Summary
This field study investigates the mechanistic pathways through which plant and soil microbial diversity buffer grassland ecosystems against grazing disturbance. The authors quantify ecosystem multifunctionality—the simultaneous provisioning of multiple ecosystem services—and demonstrate that microbial and plant diversity mediate resilience to grazing pressure. The findings suggest that maintaining biological diversity at multiple trophic levels is central to sustaining multifunctional benefits under pastoral management.
UK applicability
The study's focus on upland grassland systems and grazing management is relevant to UK hill farming and moorland contexts, where balancing livestock production with ecosystem service provision is a key policy concern.

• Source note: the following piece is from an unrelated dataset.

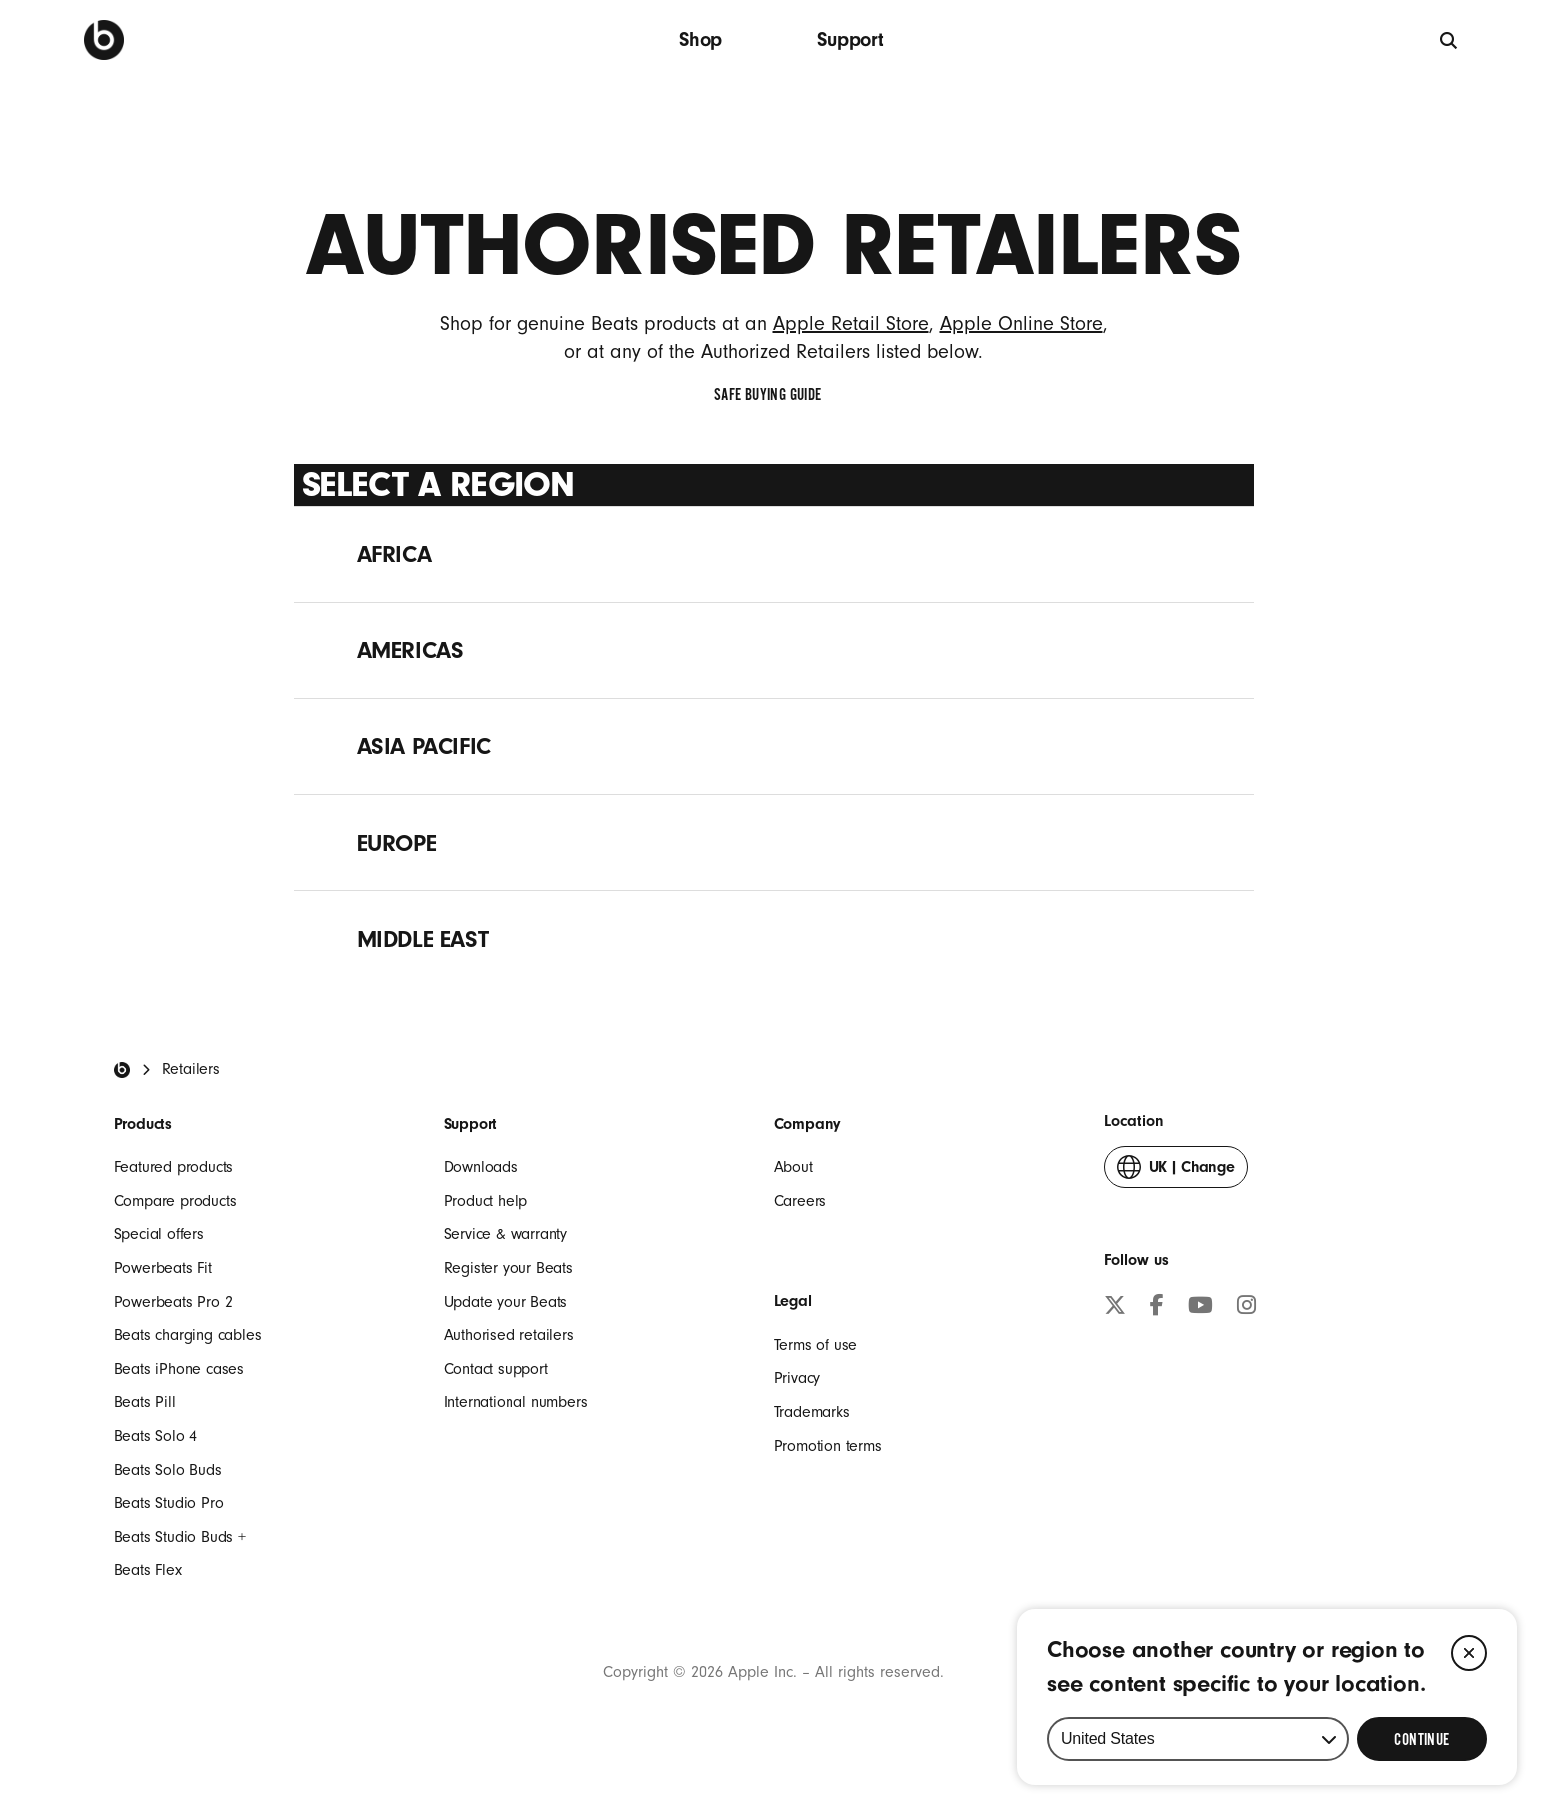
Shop (700, 39)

However, the study was conducted in China's grasslands; UK uplands differ climatically and ecologically, so direct applicability to UK practice requires validation in British pastoral systems.
Key measures
Ecosystem multifunctionality index; plant species diversity; soil microbial (bacterial and fungal) community composition and diversity; soil nutrient cycling processes; grazing intensity/disturbance levels
Outcomes reported
The study examined how plant and soil microbial diversity mediate the response of ecosystem multifunctionality (multiple ecosystem services) to grazing disturbance in grassland systems. Multifunctionality was measured across soil nutrient cycling, productivity, and other ecosystem services under varying grazing intensities.